[[ Material for the task, beginning ]]

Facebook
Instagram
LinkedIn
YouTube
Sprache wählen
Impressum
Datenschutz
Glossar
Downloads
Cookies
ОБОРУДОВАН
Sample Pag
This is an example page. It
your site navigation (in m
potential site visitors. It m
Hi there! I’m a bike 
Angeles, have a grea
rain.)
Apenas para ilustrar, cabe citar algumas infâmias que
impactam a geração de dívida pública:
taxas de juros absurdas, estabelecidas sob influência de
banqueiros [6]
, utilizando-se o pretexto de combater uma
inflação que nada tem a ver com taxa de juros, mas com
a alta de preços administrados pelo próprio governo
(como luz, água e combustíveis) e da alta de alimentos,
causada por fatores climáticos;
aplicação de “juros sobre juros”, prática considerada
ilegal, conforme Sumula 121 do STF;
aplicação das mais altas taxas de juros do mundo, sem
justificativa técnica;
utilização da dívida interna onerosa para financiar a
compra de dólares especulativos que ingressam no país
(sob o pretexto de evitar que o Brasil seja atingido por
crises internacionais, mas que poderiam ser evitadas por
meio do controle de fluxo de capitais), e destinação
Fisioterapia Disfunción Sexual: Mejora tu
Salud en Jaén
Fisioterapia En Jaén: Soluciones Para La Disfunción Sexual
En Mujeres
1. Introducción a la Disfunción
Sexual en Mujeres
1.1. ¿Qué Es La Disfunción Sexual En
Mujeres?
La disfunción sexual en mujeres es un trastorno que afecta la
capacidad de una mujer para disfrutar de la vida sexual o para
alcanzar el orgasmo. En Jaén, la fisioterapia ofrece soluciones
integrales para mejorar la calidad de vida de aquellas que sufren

[[ Material for the task, end ]]
[[ Material for the task, beginning ]]

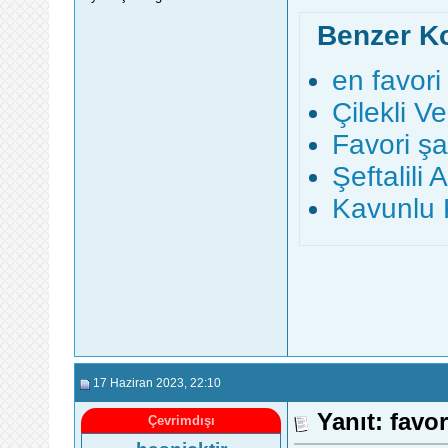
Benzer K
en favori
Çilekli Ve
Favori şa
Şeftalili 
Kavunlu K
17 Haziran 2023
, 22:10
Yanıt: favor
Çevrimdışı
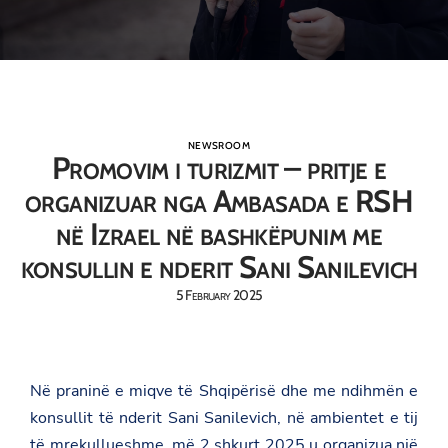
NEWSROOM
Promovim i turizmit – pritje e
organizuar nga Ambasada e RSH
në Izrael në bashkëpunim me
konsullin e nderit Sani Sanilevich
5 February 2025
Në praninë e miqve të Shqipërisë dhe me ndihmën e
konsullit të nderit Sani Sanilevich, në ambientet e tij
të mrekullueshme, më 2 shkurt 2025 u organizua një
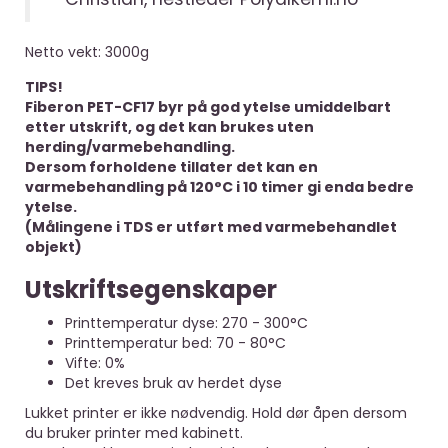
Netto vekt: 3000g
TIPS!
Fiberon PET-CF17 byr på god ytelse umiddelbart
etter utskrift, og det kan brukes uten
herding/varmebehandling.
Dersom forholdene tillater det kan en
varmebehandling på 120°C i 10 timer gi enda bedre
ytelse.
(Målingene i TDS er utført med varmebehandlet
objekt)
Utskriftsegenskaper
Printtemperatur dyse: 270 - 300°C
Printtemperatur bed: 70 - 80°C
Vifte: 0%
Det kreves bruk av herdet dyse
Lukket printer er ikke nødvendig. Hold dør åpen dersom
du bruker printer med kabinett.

[[ Material for the task, end ]]

→ **Your assignment**: For the string "site", go through the entries above and copy each line where it occurs.

→ **Answer for this exercise**:
your site navigation (in m
potential site visitors. It m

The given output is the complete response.